Bureau de la liberté de religion : un artifice

Libres penseurs athées (LPA), association qui prône la laïcité et la défense des droits des athées, dénonce la création du nouveau Bureau de la liberté de religion, annoncée récemment par le premier ministre Stephen Harper. Les problèmes posés par ce nouveau bureau sont multiples.

Premièrement, le mandat de ce bureau n’inclut pas explicitement la protection des apostats et des athées contre la persécution, et il y a peu d’espoir qu’il s’occupe des incroyants au même titre que les croyants. Selon David Rand, président de LPA, «la liberté de religion n’est pas une liberté fondamentale comme la liberté de conscience, mais en découle. La liberté de ne pas avoir de religion et de critiquer les religions en découle aussi. Or, sans le droit de quitter sa religion ou de ne pas en avoir, la liberté de religion reste creuse».

Le gouvernement Harper affiche déjà un fort penchant pro-religieux et nous semble très peu soucieux des droits de la personne : coupures dans le financement aux groupes de coopération internationale dont les pratiques incluaient le recours à l’avortement; financement d’un groupe chrétien homophobe travaillant en Ouganda; nomination d’un créationniste comme ministre des Sciences et de la Technologie; abolition de plusieurs centres de la Commission canadienne des droits de la personne ainsi que de l’organisme Droits et démocratie, entre autres. Tout porte à croire que ce nouveau bureau constitue une autre initiative accordant à la droite chrétienne une influence que l’on nous présente sousun faux jour de protectiondes droits.

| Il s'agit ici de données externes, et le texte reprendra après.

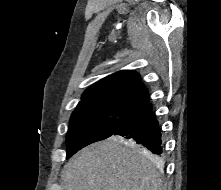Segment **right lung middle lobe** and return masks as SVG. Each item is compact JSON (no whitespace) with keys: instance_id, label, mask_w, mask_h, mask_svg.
<instances>
[{"instance_id":"1","label":"right lung middle lobe","mask_w":221,"mask_h":190,"mask_svg":"<svg viewBox=\"0 0 221 190\" xmlns=\"http://www.w3.org/2000/svg\"><path fill=\"white\" fill-rule=\"evenodd\" d=\"M135 111L114 104L77 106L70 118L66 138L67 158L81 148L113 135Z\"/></svg>"}]
</instances>
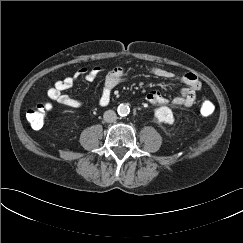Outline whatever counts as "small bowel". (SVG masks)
I'll use <instances>...</instances> for the list:
<instances>
[{
    "label": "small bowel",
    "mask_w": 243,
    "mask_h": 243,
    "mask_svg": "<svg viewBox=\"0 0 243 243\" xmlns=\"http://www.w3.org/2000/svg\"><path fill=\"white\" fill-rule=\"evenodd\" d=\"M102 72L103 69L99 66L92 69L81 68L73 76H68L56 81L54 85L48 89V97L65 108L71 110L79 109L84 103L68 96L64 91L71 88L77 79L83 78L88 82H93ZM150 72L154 76L162 79H171L174 77V74L171 71L159 67L152 68ZM127 74L128 71L124 67H115L106 74L102 93L99 98L100 106L108 105L113 89L123 81ZM181 81L186 87L183 88L180 94L174 97L171 101L157 90H153L147 94V101L153 105L171 104L173 106L190 107L194 104L197 92L201 89V82L193 73L184 74L181 77Z\"/></svg>",
    "instance_id": "c3829d8e"
}]
</instances>
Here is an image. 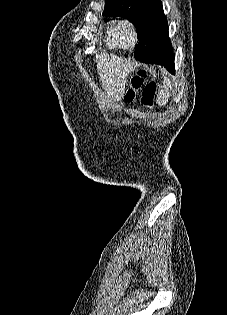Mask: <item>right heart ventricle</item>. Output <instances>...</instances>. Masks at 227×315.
<instances>
[{
  "label": "right heart ventricle",
  "instance_id": "obj_1",
  "mask_svg": "<svg viewBox=\"0 0 227 315\" xmlns=\"http://www.w3.org/2000/svg\"><path fill=\"white\" fill-rule=\"evenodd\" d=\"M117 22L113 21L108 24L107 31H106V43L110 48H118L120 47L117 33Z\"/></svg>",
  "mask_w": 227,
  "mask_h": 315
}]
</instances>
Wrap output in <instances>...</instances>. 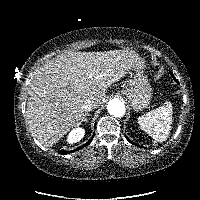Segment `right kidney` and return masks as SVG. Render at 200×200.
<instances>
[{"mask_svg": "<svg viewBox=\"0 0 200 200\" xmlns=\"http://www.w3.org/2000/svg\"><path fill=\"white\" fill-rule=\"evenodd\" d=\"M84 134L85 130L83 128H75L69 133L67 142L69 144L79 142L84 137Z\"/></svg>", "mask_w": 200, "mask_h": 200, "instance_id": "ca27d5eb", "label": "right kidney"}]
</instances>
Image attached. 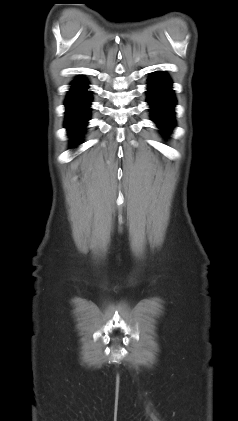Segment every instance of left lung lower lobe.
<instances>
[{
    "label": "left lung lower lobe",
    "instance_id": "0a47b994",
    "mask_svg": "<svg viewBox=\"0 0 238 421\" xmlns=\"http://www.w3.org/2000/svg\"><path fill=\"white\" fill-rule=\"evenodd\" d=\"M147 91L151 105L152 119L158 126L168 132L174 126L173 107L175 97L171 89V80L163 72H156L149 78Z\"/></svg>",
    "mask_w": 238,
    "mask_h": 421
}]
</instances>
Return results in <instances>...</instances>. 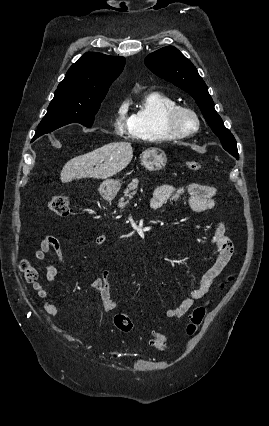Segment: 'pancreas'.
<instances>
[{
  "label": "pancreas",
  "mask_w": 269,
  "mask_h": 426,
  "mask_svg": "<svg viewBox=\"0 0 269 426\" xmlns=\"http://www.w3.org/2000/svg\"><path fill=\"white\" fill-rule=\"evenodd\" d=\"M138 179H133L127 186V188L124 191V196L119 199V208L123 209L126 204L129 203V200L133 198V196L136 194V189L138 186Z\"/></svg>",
  "instance_id": "pancreas-1"
}]
</instances>
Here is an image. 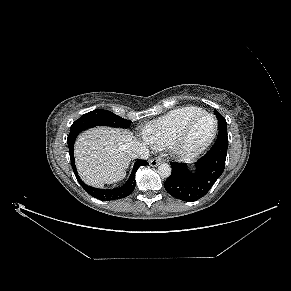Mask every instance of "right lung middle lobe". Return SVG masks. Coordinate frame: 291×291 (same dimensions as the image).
Wrapping results in <instances>:
<instances>
[{"instance_id":"obj_1","label":"right lung middle lobe","mask_w":291,"mask_h":291,"mask_svg":"<svg viewBox=\"0 0 291 291\" xmlns=\"http://www.w3.org/2000/svg\"><path fill=\"white\" fill-rule=\"evenodd\" d=\"M74 124L79 126L105 125L110 127L127 128L131 124V121L126 120L110 111L96 109L82 115L78 120L74 122Z\"/></svg>"}]
</instances>
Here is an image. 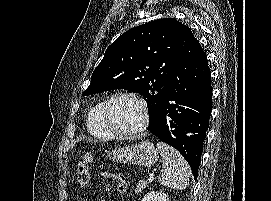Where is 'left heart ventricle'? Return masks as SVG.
<instances>
[{"mask_svg": "<svg viewBox=\"0 0 271 201\" xmlns=\"http://www.w3.org/2000/svg\"><path fill=\"white\" fill-rule=\"evenodd\" d=\"M109 116L117 129L130 131L140 125L142 110L139 104L132 98L119 97L111 103Z\"/></svg>", "mask_w": 271, "mask_h": 201, "instance_id": "obj_1", "label": "left heart ventricle"}]
</instances>
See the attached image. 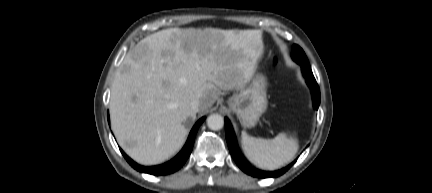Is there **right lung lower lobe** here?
I'll use <instances>...</instances> for the list:
<instances>
[{
	"label": "right lung lower lobe",
	"instance_id": "98d812e1",
	"mask_svg": "<svg viewBox=\"0 0 432 193\" xmlns=\"http://www.w3.org/2000/svg\"><path fill=\"white\" fill-rule=\"evenodd\" d=\"M204 119H205V117L201 118L194 125V127L192 128V130L189 134V138H188L186 144L184 145L182 150L178 153V155L176 157H174L172 160H170L167 163H164L162 165L144 167V166L138 165L133 160H131L121 149H120V151L123 154V156L125 157V159L128 161V163L134 169H136L140 172L149 173V174L156 175V176L173 173V172L177 171L178 169H180L183 166V164L186 162V160L188 159V157L192 151V148H193L195 135L198 131L199 126L204 121ZM108 120H109V118H108Z\"/></svg>",
	"mask_w": 432,
	"mask_h": 193
}]
</instances>
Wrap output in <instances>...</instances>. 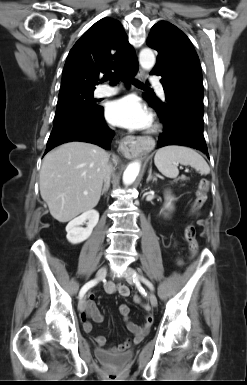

La meilleure façon de protéger la liberté de conscience n’est pas de faire la promotion de la religion, mais plutôt de favoriser la laïcité qui protège cette liberté tout en assurant l’indépendance et l’autonomie des États face aux religions. Or, le mandat du bureau n’en parle pas et, pire encore, l’«ambassadeur» Andrew Bennett, nommé à la direction du bureau, est nettement antilaïque. Bennett est le doyen d’un petit collège chrétien d’Ottawa et milite en faveur d’une présence accrue de la foi religieuse dans les institutions gouvernementales. Il affirme que la laïcité en France est «fondamentaliste» et que les racines de nos libertés modernes se trouvent dans le judéo-christianisme, faisant fi de la longue lutte à travers les siècles pour affranchir les États du joug des religions.

Ce nouveau bureau relève du ministère des Affaires étrangères. Le ministre John Baird, dans un discours prononcé à Washington en mai 2012, a déclaré tout candidement que «la liberté de religion ne signifie pas être libéré de la religion». Plus récemment, en septembre 2012, lors d’un événement en marge de l’assemblée générale de l’ONU, ce même Baird a avoué qu’il ne considère pas que l’agnosticisme ou l’athéisme aient besoin de protection au même titre que les minorités religieuses persécutées. Pourtant, l’International Humanist and Ethical Union évoque, dans un rapport publié en décembre 2012, de nombreux cas de persécution d’incroyants partout dans le monde. Dans certains pays, les athées et les apostats risquent même la peine de mort.

Ce nouveau Bureau de la liberté de religion nous semble un stratagème de plus pour tromper les citoyens canadiens et mérite d’être dénoncé sur toutes les tribunes.